Common Mistakes and How to Avoid Them

While the Law of Sines is a powerful tool, it's easy to make mistakes if you're not careful. Here are some common pitfalls and how to avoid them:

• Incorrectly identifying the SSA case: Always check the conditions for the ambiguous case before assuming a unique solution. Draw a diagram to visualize the possible triangles.
• Forgetting the second possible angle in the SSA case: When you find an angle using the inverse sine function (arcsin), remember that there might be a second possible angle in the range of 0° to 180°. Always check if both angles lead to valid triangles (i.e., the sum of the angles is less than 180°).
• Using the Law of Sines when the Law of Cosines is more appropriate: If you are given Side-Angle-Side (SAS) or Side-Side-Side (SSS), the Law of Cosines is the preferred method.
• Rounding errors: Avoid rounding intermediate calculations to maintain accuracy in your final answer. Keep as many decimal places as possible until the final step.
• Confusing angles and sides: Make sure you correctly identify which angle is opposite which side. Label your triangle clearly to avoid confusion.

Law of Sines: Proof

The Law of Sines can be proved using basic trigonometry and the area of a triangle.

Proof:

Consider any triangle ABC. Let's draw an altitude (height) from vertex B to side AC, and call the point where it intersects side AC as D. Let's denote the length of this altitude as h.

Now, we have two right triangles: ABD and CBD.

In right triangle ABD:

sin(A) = h / c => h = c * sin(A)

In right triangle CBD:

sin(C) = h / a => h = a * sin(C)

Since both expressions equal h, we can equate them:

c * sin(A) = a * sin(C)

Dividing both sides by sin(A) * sin(C), we get:

c / sin(C) = a / sin(A)

Similarly, we can draw an altitude from vertex A to side BC, and let's call the point where it intersects side BC as E. Let's denote the length of this altitude as h'.

In the right triangle ABE:

sin(B) = h' / c => h' = c * sin(B)

In right triangle ACE:

sin(C) = h' / b => h' = b * sin(C)

Since both expressions equal h', we can equate them:

c * sin(B) = b * sin(C)

Dividing both sides by sin(B) * sin(C), we get:

c / sin(C) = b / sin(B)

Combining the two results:

a / sin(A) = b / sin(B) = c / sin(C)

This completes the proof of the Law of Sines.

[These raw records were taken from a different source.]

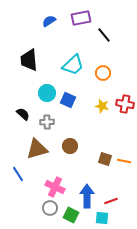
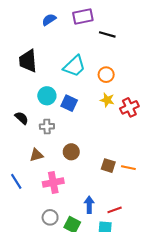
black line: (104, 35) -> (107, 34), turned -35
red cross: (125, 104) -> (129, 107), turned -36
yellow star: (102, 106) -> (107, 100), moved
brown triangle: (37, 149) -> (36, 155), size x0.6
pink cross: (55, 187) -> (53, 182), moved, turned -36
blue arrow: (87, 196) -> (89, 205), size x0.7

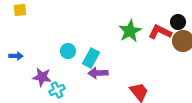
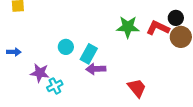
green star: (130, 31) -> (128, 27), turned 30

Law of Sines: Examples in Code (Python)

import math

def solve_asa(angle_a, angle_c, side_b):
    """Solves a triangle given Angle-Side-Angle (ASA)."""
    angle_b = 180 - angle_a - angle_c
    if angle_b <= 0:
        return "No triangle exists"

    # Convert angles to radians
    angle_a_rad = math.radians(angle_a)
    angle_b_rad = math.radians(angle_b)
    angle_c_rad = math.radians(angle_c)

    # Law of Sines
    side_a = (side_b * math.sin(angle_a_rad)) / math.sin(angle_b_rad)
    side_c = (side_b * math.sin(angle_c_rad)) / math.sin(angle_b_rad)

    return {
        "angle_b": angle_b,
        "side_a": side_a,
        "side_c": side_c
    }

def solve_aas(angle_a, angle_b, side_a):
    """Solves a triangle given Angle-Angle-Side (AAS)."""
    angle_c = 180 - angle_a - angle_b
    if angle_c <= 0:
        return "No triangle exists"

    # Convert angles to radians
    angle_a_rad = math.radians(angle_a)
    angle_b_rad = math.radians(angle_b)
    angle_c_rad = math.radians(angle_c)

    # Law of Sines
    side_b = (side_a * math.sin(angle_b_rad)) / math.sin(angle_a_rad)
    side_c = (side_a * math.sin(angle_c_rad)) / math.sin(angle_a_rad)

    return {
        "angle_c": angle_c,
        "side_b": side_b,
        "side_c": side_c
    }

def solve_ssa(angle_a, side_a, side_b):
    """Solves a triangle given Side-Side-Angle (SSA) - Ambiguous Case."""
    # Convert angle to radians
    angle_a_rad = math.radians(angle_a)

    # Check for the number of possible triangles
    if side_a < side_b * math.sin(angle_a_rad):
        return "No triangle exists"
    elif side_a == side_b * math.sin(angle_a_rad):
        # One right triangle
        angle_b = 90
        angle_c = 180 - angle_a - angle_b
        side_c = (side_a * math.sin(math.radians(angle_c))) / math.sin(angle_a_rad)
        return {
            "angle_b": angle_b,
            "angle_c": angle_c,
            "side_c": side_c
        }
    else:
        # One or two triangles
        sin_b = (side_b * math.sin(angle_a_rad)) / side_a
        angle_b1_rad = math.asin(sin_b)
        angle_b1 = math.degrees(angle_b1_rad)
        angle_b2 = 180 - angle_b1

        # Check if the angles are valid
        angle_c1 = 180 - angle_a - angle_b1
        angle_c2 = 180 - angle_a - angle_b2

        solutions = []

        if angle_c1 > 0:
            side_c1 = (side_a * math.sin(math.radians(angle_c1))) / math.sin(angle_a_rad)
            solutions.append({
                "angle_b": angle_b1,
                "angle_c": angle_c1,
                "side_c": side_c1
            })
        if angle_c2 > 0:
            side_c2 = (side_a * math.sin(math.radians(angle_c2))) / math.sin(angle_a_rad)
            solutions.append({
                "angle_b": angle_b2,
                "angle_c": angle_c2,
                "side_c": side_c2
            })

        if len(solutions) == 0:
            return "No triangle exists"
        elif len(solutions) == 1:
            return solutions[0]
        else:
            return solutions  # Return both possible triangles

# Examples:
print("ASA Example:", solve_asa(30, 70, 10))
print("AAS Example:", solve_aas(40, 60, 8))
print("SSA Example (Ambiguous):", solve_ssa(30, 6, 10))
print("SSA Example (No Triangle):", solve_ssa(30, 3, 10))
print("SSA Example (One Triangle):", solve_ssa(30, 12, 10))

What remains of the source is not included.